Zammad proces runs with 100%cpu usage, even after restart

Steps to reproduce the behavior:

  • Our Zammad System runs with an CPU usage between 70% and 100%
    Even after restarting the system.
    I raised the VM to 8GB of RAM and 2 CPU`s, but behavior is still the same.
    I think this will be the reason for out second Problem, our notification Mails are sent but with an delay between 1 and 5 hours.
    For Example:
    Create Ticket via Email at 11.13 am this day
    Ticket appears in zammad at 11.14 am this day
    Normally a notification to the Customer has to be sent that Ticket is created with TicketNr xxxxx
    and notification to Agents has to be sent that a new ticket was created.
    As you can see in the Tickethistory no notification was sent

Zammad log and mail.log in var/log are clean
Are there additional logs which I can check?

Hi @antboll - do you have a high amount of users/tickets/articles/roles/groups in your system?

Please contact me via support@zammad.com and refer to this issue. Would be great if you could have a TeamViewer session.

Hi Thorsten,
Zammad running since November 2017
Tickets created 1200
Users 900 due to a fall ldap config, but corrected
Active users 300 inactive 600
One Addtional Role ITService

Are there any ruby commands to get the needed informations?

Just a short info for everyone facing the same issue before we can fix this:

This is caused by a failed update of the elasticsearch. There are probably a lot of Zammad scheduler tasks that try to update the elasticsearch but can’t due to the incompatibility resulting from the error.

So here is how you can resolve the issue (commands may vary depending on your OS and installation source):

  • Stop the whole Zammad application (e.g. systemctl stop zammad)
  • Delete all failed jobs by running zammad run rails r "Delayed::Job.delete_all("attempts > 1")
  • Stop your elasticsearch (e.g systemctl stop elasticsearch)
  • Delete your old elasticsearch indexes (e.g. rm -rf /var/lib/elasticsearch/nodes/0/indices/*)
  • Install the elasticsearch ingest-attachment plugin (e.g. sudo /usr/share/elasticsearch/bin/elasticsearch-plugin install mapper-attachments)
  • Start your elasticsearch again (e.g. systemctl start elasticsearch)
  • Rebuild your elasticsearch index by running zammad run rake searchindex:rebuild (This may take a while depending on the amount of data in your Zammad)
  • Start the whole Zammad application again (e.g. systemctl stop zammad)

After that your Zammad should be back on track and run smooth as it should :tropical_drink:

We are working on resolving this.

4 Likes

Should work better with: https://github.com/zammad/zammad/commit/15a280b449ce7ec905385c81fe49a63356a4dc2a

If you already updated do:

  • curl -XDELETE ‘127.0.0.1:9200/zammad_production’
  • zammad run rake searchindex:rebuild

Neither of these suggestions helped for us, unfortunately. It appears the search index is never rebuilt correctly - after zammad run rake searchindex:rebuild, I have a delayed job, and when Zammad starts the message spam immediately begins again.

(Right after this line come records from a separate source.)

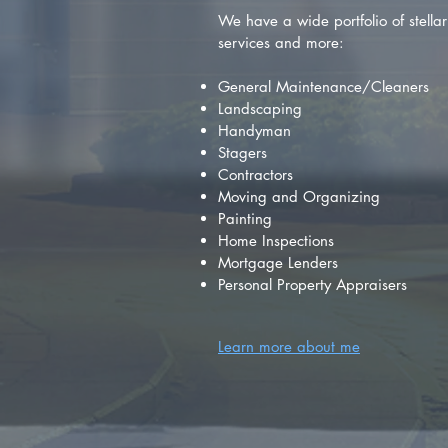
We have a wide portfolio of stellar 
services and more:
General Maintenance/Cleaners
Landscaping
Handyman
Stagers
Contractors
Moving and Organizing
Painting
Home Inspections
Mortgage Lenders
Personal Property Appraisers
Learn more about me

Any workarounds in the meantime? Is it safe to downgrade Zammad? We’re running the latest development git package, which was probably a really bad idea. And what’s the recommended version of Elasticsearch? We have 5.6.5, when I upgraded recently I ran into problems. (Probably also the cause of this issue.)

We have several thousand users from LDAP which is critical for this installation, so if that’s a KO, please tell me so we can switch to another helpdesk.

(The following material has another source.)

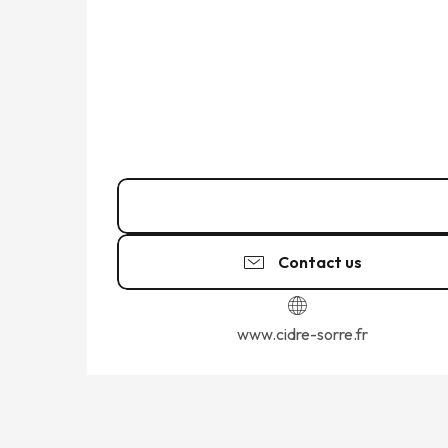
02 99 58 91
▒▒
Contact us
www.cidre-sorre.fr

Correction. It now works again - it fixed itself. It seems that the rebuilding by zammad run rake searchindex:rebuild is not final and it had to reindex all users after starting Zammad. That is now done, apparently, and the system is back to normal operation. (For now, at least.)

So for other people reading this, don’t immediately restart the process if you’re in our situation, wait for a while (depending on the amount of data you have).

1 Like

This topic was automatically closed 30 days after the last reply. New replies are no longer allowed.